Novelist Chimamanda Adichie has penned a detailed essay about the conduct of young people on social media whom she says have become extremely critical and now part of a generation afraid of having wrong opinions.

The feminist’s essay titled ‘It Is Obscene’ published on Tuesday night momentarily crashed her website due to traffic.

The essay goes into Adichie’s interactions with two unnamed writers who attended her Lagos writing workshop. Both later criticised her on social media for her comments about transgender people and feminism in a 2017 Channel 4 interview, saying “a trans woman is a trans woman”.

At the time, Adichie rejected the claim that she did not believe trans women were women, saying: “Of course they are women but in talking about feminism and gender and all of that, it’s important for us to acknowledge the differences in experience of gender.”

Adichie’s essay recounts how she asked for her name to be removed from the author’s biography of a novel by one of the writers.

According to her, the writer launched further attacks on social media, adding that “this person began a narrative that I had sabotaged their career”.

Last year, the non-binary transgender author Akwaeke Emezi tweeted that two days after their novel, Freshwater, was published, “[Adichie] asked that her name be removed from my bio everywhere because of my tweets online. Most were about her transphobia.”

Adichie says in her essay that “Asking that my name be removed from your biography is not sabotaging your career.
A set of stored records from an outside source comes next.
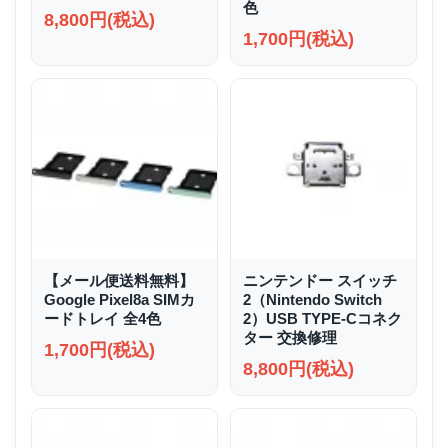
色
8,800円(税込)
1,700円(税込)
【メール便送料無料】
ニンテンドー スイッチ
Google Pixel8a SIMカ
2（Nintendo Switch
ードトレイ 全4色
2）USB TYPE-Cコネク
ター 交換修理
1,700円(税込)
8,800円(税込)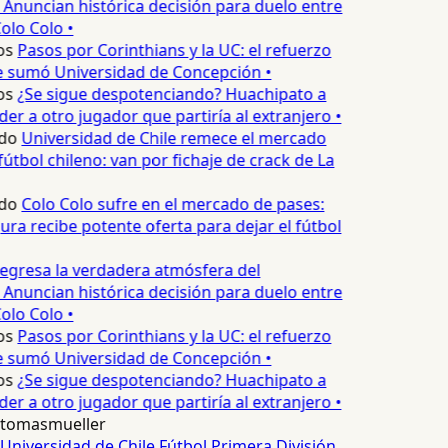
 Anuncian histórica decisión para duelo entre
olo Colo •
os
Pasos por Corinthians y la UC: el refuerzo
e sumó Universidad de Concepción •
os
¿Se sigue despotenciando? Huachipato a
er a otro jugador que partiría al extranjero •
do
Universidad de Chile remece el mercado
útbol chileno: van por fichaje de crack de La
do
Colo Colo sufre en el mercado de pases:
ura recibe potente oferta para dejar el fútbol
egresa la verdadera atmósfera del
 Anuncian histórica decisión para duelo entre
olo Colo •
os
Pasos por Corinthians y la UC: el refuerzo
e sumó Universidad de Concepción •
os
¿Se sigue despotenciando? Huachipato a
er a otro jugador que partiría al extranjero •
tomasmueller
Universidad de Chile
Fútbol
Primera División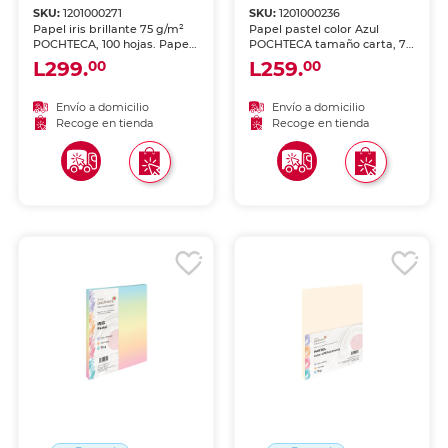
SKU:
1201000271
SKU:
1201000236
Papel iris brillante 75 g/m²
Papel pastel color Azul
POCHTECA, 100 hojas. Papel
POCHTECA tamaño carta, 75
multicolor brillante para
g/m², 100 hojas. Colores
L299.
L259.
00
00
impresiones coloridas,
suaves y elegantes para tus
decoración y proyectos
proyectos, impresiones,
creativos. Colores vibrantes
flyers y comunicaciones de
Envío a domicilio
Envío a domicilio
e intensos.
oficina.
Recoge en tienda
Recoge en tienda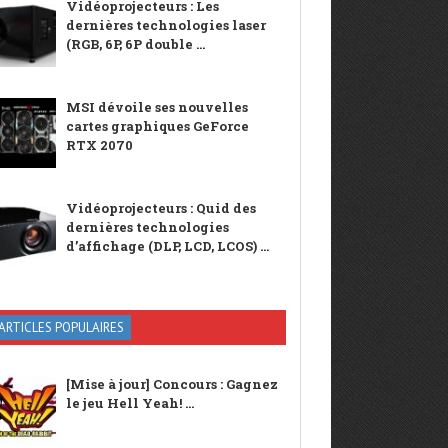
Vidéoprojecteurs : Les
dernières technologies laser
(RGB, 6P, 6P double ...
MSI dévoile ses nouvelles
cartes graphiques GeForce
RTX 2070
Vidéoprojecteurs : Quid des
dernières technologies
d’affichage (DLP, LCD, LCOS) ...
ARTICLES POPULAIRES
[Mise à jour] Concours : Gagnez
le jeu Hell Yeah! ...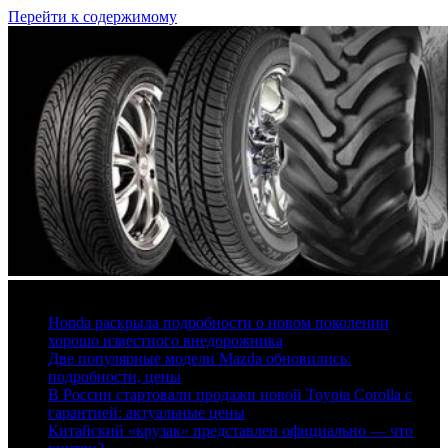
Перейти к содержимому
7 августа, 2026
Honda раскрыла подробности о новом поколении
хорошо известного внедорожника
Две популярные модели Mazda обновились:
подробности, цены
В России стартовали продажи новой Toyota Corolla с
гарантией: актуальные цены
Китайский «крузак» представлен официально — что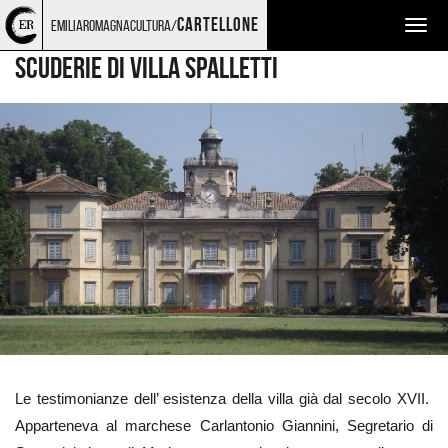
Torna
Cerca
Salta
Salta
LUOGHI
cartellone
emiliaromagnacultura/
Togg
alla
nel
ai
al
home
sito
contenuti
menu
navig
SCUDERIE DI VILLA SPALLETTI
page
principale
Ingrandisci
immagine
Le testimonianze dell’ esistenza della villa già dal secolo XVII.
Apparteneva al marchese Carlantonio Giannini, Segretario di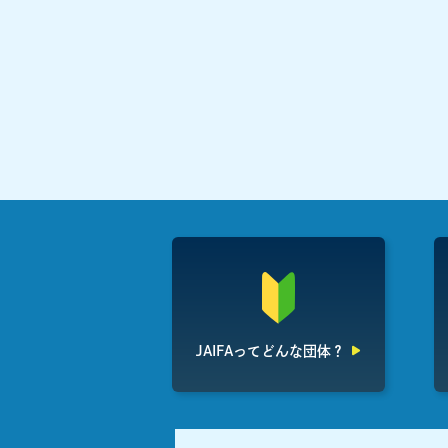
JAIFAって
どんな団体？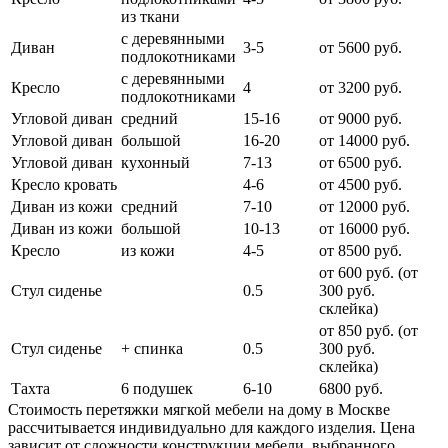
из ткани
с деревянными
Диван
3-5
от 5600 руб.
подлокотниками
с деревянными
Кресло
4
от 3200 руб.
подлокотниками
Угловой диван
средний
15-16
от 9000 руб.
Угловой диван
большой
16-20
от 14000 руб.
Угловой диван
кухонный
7-13
от 6500 руб.
Кресло кровать
4-6
от 4500 руб.
Диван из кожи
средний
7-10
от 12000 руб.
Диван из кожи
большой
10-13
от 16000 руб.
Кресло
из кожи
4-5
от 8500 руб.
от 600 руб. (от
Стул сиденье
0.5
300 руб.
cклейка)
от 850 руб. (от
Стул сиденье
+ спинка
0.5
300 руб.
склейка)
Тахта
6 подушек
6-10
6800 руб.
Стоимость перетяжки мягкой мебели на дому в Москве
рассчитывается индивидуально для каждого изделия. Цена
зависит от сложности конструкции мебели, выбранного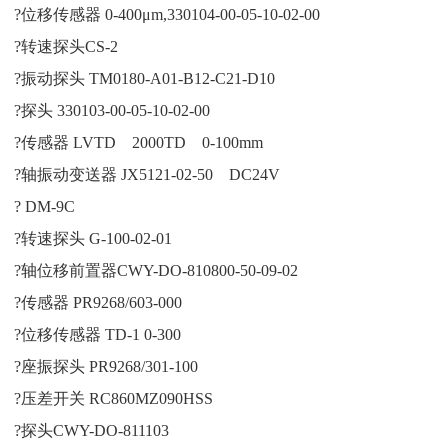
?位移传感器 0-400μm,330104-00-05-10-02-00
?转速探头CS-2
?振动探头 TM0180-A01-B12-C21-D10
?探头 330103-00-05-10-02-00
?传感器 LVTD 2000TD 0-100mm
?轴振动变送器 JX5121-02-50 DC24V
? DM-9C
?转速探头 G-100-02-01
?轴位移前置器CWY-DO-810800-50-09-02
?传感器 PR9268/603-000
?位移传感器 TD-1 0-300
?座振探头 PR9268/301-100
?压差开关 RC860MZ090HSS
?探头CWY-DO-811103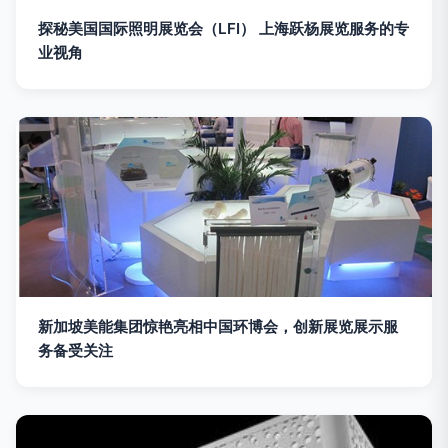
探秘美国国际照明展览会（LFI） 上海跃杨展览服务的专
业视角
新加坡美能集团惊艳亮相中国环博会，创新展览展示服
务备受关注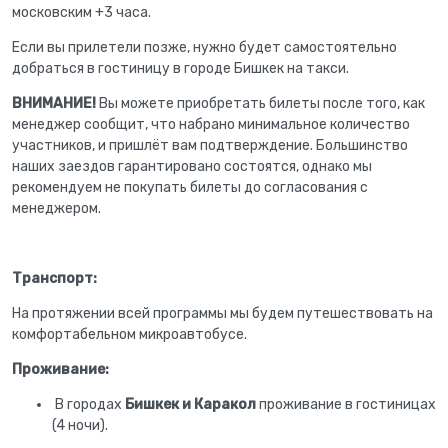
московским +3 часа.
Если вы прилетели позже, нужно будет самостоятельно
добраться в гостиницу в городе Бишкек на такси.
ВНИМАНИЕ!
Вы можете приобретать билеты после того, как
менеджер сообщит, что набрано минимальное количество
участников, и пришлёт вам подтверждение. Большинство
наших заездов гарантировано состоятся, однако мы
рекомендуем не покупать билеты до согласования с
менеджером.
Транспорт:
На протяжении всей программы мы будем путешествовать на
комфортабельном микроавтобусе.
Проживание:
В городах
Бишкек и Каракол
проживание в гостиницах
(4 ночи).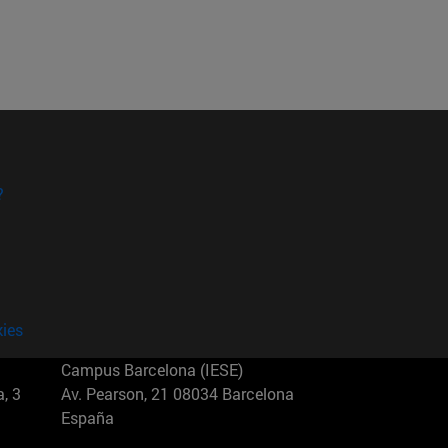
?
kies
Campus Barcelona (IESE)
, 3
Av. Pearson, 21 08034 Barcelona
España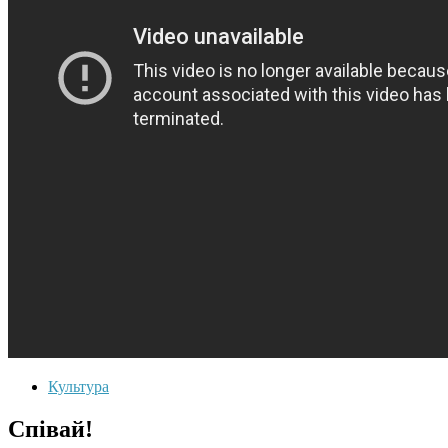
Культура
Співай!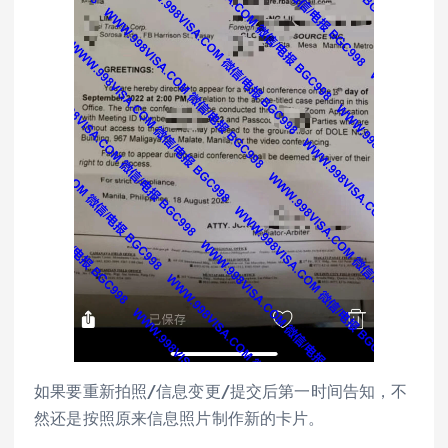
如果要重新拍照/信息变更/提交后第一时间告知，不
然还是按照原来信息照片制作新的卡片。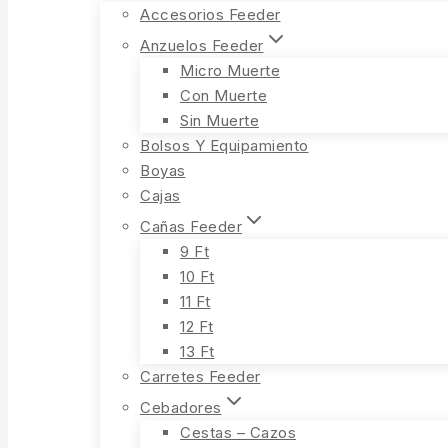
Accesorios Feeder
Anzuelos Feeder
Micro Muerte
Con Muerte
Sin Muerte
Bolsos Y Equipamiento
Boyas
Cajas
Cañas Feeder
9 Ft
10 Ft
11 Ft
12 Ft
13 Ft
Carretes Feeder
Cebadores
Cestas – Cazos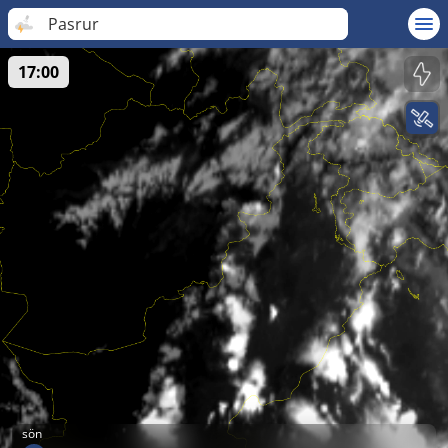
Pasrur
17:00
sön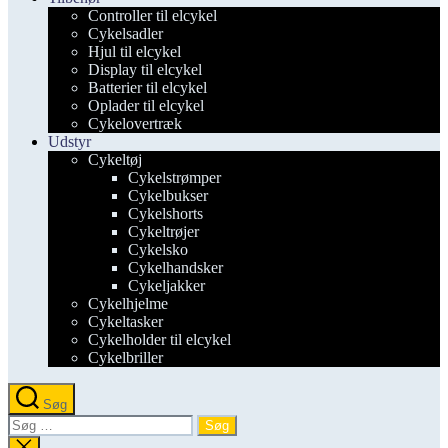
Controller til elcykel
Cykelsadler
Hjul til elcykel
Display til elcykel
Batterier til elcykel
Oplader til elcykel
Cykelovertræk
Udstyr
Cykeltøj
Cykelstrømper
Cykelbukser
Cykelshorts
Cykeltrøjer
Cykelsko
Cykelhandsker
Cykeljakker
Cykelhjelme
Cykeltasker
Cykelholder til elcykel
Cykelbriller
Søg
Søg
efter:
Luk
It is about protecting my boundaries of what I consider acceptable in civil human behaviour.”

Adichie writes that the other writer was initially “welcomed” but also “publicly insulted” her on social media.

“It is a simple story – you got close to a famous person, you publicly insulted the famous person to aggrandize yourself, the famous person cut you off, you sent emails and texts that were ignored, and you then decided to go on social media to peddle falsehoods,” writes Adichie.

Concluding her essay, the author of Half of A Yellow Sun writes, “We have a generation of young people on social media so terrified of having the wrong opinions that they have robbed themselves of the opportunity to think and to learn and to grow.

“I have spoken to young people who tell me they are terrified to tweet anything, that they read and reread their tweets because they fear they will be attacked by their own. The assumption of good faith is dead. What matters is not goodness but the appearance of goodness. We are no longer human beings. We are now angels jostling to out-angel one another. God help us. It is obscene.”